Data for this task:

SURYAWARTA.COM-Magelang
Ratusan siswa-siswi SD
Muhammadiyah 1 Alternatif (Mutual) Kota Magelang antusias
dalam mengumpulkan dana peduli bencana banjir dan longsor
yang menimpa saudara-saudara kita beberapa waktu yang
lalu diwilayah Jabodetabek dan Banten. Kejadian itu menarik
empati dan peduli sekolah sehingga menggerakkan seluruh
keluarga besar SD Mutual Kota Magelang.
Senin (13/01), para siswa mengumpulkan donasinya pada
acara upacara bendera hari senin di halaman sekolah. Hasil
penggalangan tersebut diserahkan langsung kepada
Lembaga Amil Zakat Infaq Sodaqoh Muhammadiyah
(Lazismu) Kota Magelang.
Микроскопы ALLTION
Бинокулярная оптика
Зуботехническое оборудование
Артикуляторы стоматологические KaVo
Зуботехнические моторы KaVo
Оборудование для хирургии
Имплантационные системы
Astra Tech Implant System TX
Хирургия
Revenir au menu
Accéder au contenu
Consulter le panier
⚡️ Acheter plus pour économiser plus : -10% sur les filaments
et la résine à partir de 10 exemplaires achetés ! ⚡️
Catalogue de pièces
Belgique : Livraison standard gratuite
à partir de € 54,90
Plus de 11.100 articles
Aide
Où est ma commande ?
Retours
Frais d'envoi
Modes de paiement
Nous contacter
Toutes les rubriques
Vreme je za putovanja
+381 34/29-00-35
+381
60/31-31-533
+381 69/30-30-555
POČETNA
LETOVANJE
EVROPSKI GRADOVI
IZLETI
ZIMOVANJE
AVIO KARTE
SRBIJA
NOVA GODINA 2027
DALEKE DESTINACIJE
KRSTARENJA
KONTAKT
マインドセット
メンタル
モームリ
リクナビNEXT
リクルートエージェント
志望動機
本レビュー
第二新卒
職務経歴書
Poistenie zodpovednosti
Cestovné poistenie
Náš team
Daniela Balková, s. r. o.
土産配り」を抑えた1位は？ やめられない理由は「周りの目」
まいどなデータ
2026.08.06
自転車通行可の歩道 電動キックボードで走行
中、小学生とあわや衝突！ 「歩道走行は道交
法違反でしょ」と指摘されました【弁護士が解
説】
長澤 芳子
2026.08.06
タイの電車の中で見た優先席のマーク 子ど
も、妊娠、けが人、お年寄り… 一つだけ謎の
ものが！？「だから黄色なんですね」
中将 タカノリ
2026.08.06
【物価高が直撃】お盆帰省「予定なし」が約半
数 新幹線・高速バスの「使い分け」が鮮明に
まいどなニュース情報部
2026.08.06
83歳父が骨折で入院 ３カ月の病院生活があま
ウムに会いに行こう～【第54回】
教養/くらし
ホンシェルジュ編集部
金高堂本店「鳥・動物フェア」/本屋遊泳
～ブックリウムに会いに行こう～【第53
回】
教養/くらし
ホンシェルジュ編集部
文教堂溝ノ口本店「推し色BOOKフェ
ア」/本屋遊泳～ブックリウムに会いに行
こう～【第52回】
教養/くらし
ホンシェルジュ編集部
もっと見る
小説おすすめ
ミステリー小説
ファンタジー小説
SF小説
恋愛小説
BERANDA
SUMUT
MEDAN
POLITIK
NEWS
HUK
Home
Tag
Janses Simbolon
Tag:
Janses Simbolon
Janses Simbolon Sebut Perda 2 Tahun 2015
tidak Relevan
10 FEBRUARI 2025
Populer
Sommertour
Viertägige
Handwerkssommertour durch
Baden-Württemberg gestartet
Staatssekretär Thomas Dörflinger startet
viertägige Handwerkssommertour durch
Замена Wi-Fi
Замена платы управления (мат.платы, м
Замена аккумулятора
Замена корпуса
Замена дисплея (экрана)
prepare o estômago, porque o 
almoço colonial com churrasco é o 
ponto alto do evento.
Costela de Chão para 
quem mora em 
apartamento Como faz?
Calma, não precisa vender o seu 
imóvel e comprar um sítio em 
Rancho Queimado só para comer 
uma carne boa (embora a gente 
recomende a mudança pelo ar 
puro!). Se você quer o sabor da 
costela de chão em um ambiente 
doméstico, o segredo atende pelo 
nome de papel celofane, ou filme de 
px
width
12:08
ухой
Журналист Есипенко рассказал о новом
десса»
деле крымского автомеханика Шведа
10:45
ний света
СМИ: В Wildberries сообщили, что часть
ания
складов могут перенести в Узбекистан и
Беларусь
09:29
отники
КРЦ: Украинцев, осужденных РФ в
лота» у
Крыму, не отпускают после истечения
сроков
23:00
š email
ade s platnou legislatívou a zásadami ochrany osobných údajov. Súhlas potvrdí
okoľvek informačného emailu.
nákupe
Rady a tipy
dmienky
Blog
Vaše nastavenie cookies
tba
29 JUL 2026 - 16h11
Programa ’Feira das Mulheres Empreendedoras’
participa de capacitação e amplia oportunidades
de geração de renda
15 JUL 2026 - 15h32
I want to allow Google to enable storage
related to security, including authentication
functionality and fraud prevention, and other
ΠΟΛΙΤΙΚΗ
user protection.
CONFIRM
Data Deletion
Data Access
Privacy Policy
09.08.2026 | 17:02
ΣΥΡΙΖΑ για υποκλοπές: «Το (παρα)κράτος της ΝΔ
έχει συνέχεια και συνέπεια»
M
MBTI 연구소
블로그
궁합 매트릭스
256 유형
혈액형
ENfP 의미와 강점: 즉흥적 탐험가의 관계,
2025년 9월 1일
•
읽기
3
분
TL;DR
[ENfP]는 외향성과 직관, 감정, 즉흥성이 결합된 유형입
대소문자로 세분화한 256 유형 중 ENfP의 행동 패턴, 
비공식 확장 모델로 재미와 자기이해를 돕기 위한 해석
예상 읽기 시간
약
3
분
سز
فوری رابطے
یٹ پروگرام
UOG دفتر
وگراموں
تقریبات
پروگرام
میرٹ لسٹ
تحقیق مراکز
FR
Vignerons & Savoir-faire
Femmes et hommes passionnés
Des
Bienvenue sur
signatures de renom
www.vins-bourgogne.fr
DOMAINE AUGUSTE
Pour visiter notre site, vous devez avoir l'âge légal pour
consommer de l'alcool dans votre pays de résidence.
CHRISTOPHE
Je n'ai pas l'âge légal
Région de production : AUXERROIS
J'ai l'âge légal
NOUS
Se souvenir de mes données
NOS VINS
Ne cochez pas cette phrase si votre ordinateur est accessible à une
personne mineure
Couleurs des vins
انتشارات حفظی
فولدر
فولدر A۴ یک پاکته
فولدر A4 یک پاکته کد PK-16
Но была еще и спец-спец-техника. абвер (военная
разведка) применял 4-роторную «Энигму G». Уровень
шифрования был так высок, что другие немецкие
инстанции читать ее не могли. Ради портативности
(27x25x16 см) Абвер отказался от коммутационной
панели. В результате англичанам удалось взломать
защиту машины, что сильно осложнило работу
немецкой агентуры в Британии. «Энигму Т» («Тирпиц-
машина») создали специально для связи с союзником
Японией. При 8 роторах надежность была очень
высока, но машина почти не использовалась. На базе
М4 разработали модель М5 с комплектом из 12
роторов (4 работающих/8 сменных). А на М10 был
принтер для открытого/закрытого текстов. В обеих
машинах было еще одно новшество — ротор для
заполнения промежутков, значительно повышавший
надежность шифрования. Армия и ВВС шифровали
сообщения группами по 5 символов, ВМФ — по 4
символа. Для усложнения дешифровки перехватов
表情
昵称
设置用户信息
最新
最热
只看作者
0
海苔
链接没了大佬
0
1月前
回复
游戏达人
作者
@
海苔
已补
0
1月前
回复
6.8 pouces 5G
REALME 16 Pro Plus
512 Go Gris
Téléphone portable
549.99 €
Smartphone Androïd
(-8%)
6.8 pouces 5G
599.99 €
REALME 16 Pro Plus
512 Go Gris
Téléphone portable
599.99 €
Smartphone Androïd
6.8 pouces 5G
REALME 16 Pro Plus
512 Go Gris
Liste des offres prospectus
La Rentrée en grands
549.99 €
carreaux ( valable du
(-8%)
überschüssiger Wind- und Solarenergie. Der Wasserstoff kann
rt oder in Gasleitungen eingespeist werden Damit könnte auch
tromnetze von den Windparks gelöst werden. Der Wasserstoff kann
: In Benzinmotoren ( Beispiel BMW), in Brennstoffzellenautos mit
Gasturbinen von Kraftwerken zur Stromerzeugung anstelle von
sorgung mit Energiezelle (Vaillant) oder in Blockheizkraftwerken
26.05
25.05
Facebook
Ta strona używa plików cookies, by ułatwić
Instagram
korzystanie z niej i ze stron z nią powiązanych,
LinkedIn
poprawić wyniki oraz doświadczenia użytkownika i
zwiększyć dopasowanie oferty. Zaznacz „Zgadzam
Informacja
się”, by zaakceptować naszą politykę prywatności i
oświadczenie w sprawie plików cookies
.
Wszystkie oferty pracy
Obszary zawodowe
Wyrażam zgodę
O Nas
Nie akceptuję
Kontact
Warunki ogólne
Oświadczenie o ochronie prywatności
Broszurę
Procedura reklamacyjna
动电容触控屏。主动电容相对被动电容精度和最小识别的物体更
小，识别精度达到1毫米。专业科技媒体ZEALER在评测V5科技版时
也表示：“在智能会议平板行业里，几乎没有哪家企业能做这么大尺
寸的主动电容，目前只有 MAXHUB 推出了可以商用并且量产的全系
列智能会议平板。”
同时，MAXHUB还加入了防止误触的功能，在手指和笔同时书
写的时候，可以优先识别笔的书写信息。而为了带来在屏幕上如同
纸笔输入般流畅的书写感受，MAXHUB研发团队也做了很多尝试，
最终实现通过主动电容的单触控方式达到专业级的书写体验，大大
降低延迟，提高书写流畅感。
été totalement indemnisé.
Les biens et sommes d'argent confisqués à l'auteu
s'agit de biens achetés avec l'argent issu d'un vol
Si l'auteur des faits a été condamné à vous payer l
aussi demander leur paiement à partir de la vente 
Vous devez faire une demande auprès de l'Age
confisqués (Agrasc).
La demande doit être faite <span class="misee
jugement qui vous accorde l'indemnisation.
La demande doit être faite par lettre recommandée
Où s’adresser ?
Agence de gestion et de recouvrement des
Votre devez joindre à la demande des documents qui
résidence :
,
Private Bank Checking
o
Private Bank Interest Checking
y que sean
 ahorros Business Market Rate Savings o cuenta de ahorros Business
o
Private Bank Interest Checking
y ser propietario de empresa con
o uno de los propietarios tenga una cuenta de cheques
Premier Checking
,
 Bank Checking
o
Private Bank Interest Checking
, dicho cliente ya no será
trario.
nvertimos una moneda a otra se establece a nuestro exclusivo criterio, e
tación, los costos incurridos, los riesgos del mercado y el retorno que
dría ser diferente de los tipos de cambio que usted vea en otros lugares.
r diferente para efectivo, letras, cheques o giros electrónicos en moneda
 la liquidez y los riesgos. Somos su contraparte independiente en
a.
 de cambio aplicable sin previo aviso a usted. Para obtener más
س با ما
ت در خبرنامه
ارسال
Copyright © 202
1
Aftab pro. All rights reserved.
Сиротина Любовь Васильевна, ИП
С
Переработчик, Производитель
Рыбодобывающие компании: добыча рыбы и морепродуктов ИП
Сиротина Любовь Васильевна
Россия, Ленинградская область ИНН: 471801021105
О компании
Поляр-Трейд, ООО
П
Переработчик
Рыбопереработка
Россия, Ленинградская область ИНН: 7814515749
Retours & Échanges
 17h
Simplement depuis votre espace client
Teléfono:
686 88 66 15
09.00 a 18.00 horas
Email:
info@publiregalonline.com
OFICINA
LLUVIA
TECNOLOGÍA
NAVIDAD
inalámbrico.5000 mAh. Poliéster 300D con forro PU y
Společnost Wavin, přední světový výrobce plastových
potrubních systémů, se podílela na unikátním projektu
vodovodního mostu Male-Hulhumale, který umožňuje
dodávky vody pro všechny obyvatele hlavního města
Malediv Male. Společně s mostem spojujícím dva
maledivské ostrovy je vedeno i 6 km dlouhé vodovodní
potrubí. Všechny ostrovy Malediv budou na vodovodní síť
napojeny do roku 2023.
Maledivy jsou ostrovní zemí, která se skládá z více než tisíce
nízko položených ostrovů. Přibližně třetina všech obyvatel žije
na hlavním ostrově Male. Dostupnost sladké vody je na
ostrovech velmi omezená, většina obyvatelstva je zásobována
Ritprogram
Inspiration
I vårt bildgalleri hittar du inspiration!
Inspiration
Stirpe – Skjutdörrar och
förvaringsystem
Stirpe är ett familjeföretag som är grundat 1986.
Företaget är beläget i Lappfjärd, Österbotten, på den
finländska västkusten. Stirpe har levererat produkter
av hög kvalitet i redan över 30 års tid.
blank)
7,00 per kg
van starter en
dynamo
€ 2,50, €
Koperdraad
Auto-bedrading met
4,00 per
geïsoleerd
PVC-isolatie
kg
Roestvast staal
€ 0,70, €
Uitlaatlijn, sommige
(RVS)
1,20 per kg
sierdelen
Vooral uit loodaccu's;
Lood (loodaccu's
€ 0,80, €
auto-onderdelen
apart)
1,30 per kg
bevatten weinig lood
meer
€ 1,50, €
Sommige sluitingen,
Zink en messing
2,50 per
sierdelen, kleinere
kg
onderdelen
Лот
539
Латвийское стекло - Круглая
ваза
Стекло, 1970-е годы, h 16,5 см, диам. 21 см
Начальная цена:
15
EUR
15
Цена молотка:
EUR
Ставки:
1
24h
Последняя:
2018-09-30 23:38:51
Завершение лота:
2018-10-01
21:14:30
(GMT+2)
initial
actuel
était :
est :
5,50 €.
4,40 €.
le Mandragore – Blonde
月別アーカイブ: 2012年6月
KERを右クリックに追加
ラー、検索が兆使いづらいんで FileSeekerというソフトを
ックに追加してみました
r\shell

The problem:
Beginning of the records through the line with "土産配り」を抑えた1位は？ やめられない理由は「周りの目」": return that span exactly and stop there.

Finished task:
SURYAWARTA.COM-Magelang
Ratusan siswa-siswi SD
Muhammadiyah 1 Alternatif (Mutual) Kota Magelang antusias
dalam mengumpulkan dana peduli bencana banjir dan longsor
yang menimpa saudara-saudara kita beberapa waktu yang
lalu diwilayah Jabodetabek dan Banten. Kejadian itu menarik
empati dan peduli sekolah sehingga menggerakkan seluruh
keluarga besar SD Mutual Kota Magelang.
Senin (13/01), para siswa mengumpulkan donasinya pada
acara upacara bendera hari senin di halaman sekolah. Hasil
penggalangan tersebut diserahkan langsung kepada
Lembaga Amil Zakat Infaq Sodaqoh Muhammadiyah
(Lazismu) Kota Magelang.
Микроскопы ALLTION
Бинокулярная оптика
Зуботехническое оборудование
Артикуляторы стоматологические KaVo
Зуботехнические моторы KaVo
Оборудование для хирургии
Имплантационные системы
Astra Tech Implant System TX
Хирургия
Revenir au menu
Accéder au contenu
Consulter le panier
⚡️ Acheter plus pour économiser plus : -10% sur les filaments
et la résine à partir de 10 exemplaires achetés ! ⚡️
Catalogue de pièces
Belgique : Livraison standard gratuite
à partir de € 54,90
Plus de 11.100 articles
Aide
Où est ma commande ?
Retours
Frais d'envoi
Modes de paiement
Nous contacter
Toutes les rubriques
Vreme je za putovanja
+381 34/29-00-35
+381
60/31-31-533
+381 69/30-30-555
POČETNA
LETOVANJE
EVROPSKI GRADOVI
IZLETI
ZIMOVANJE
AVIO KARTE
SRBIJA
NOVA GODINA 2027
DALEKE DESTINACIJE
KRSTARENJA
KONTAKT
マインドセット
メンタル
モームリ
リクナビNEXT
リクルートエージェント
志望動機
本レビュー
第二新卒
職務経歴書
Poistenie zodpovednosti
Cestovné poistenie
Náš team
Daniela Balková, s. r. o.
土産配り」を抑えた1位は？ やめられない理由は「周りの目」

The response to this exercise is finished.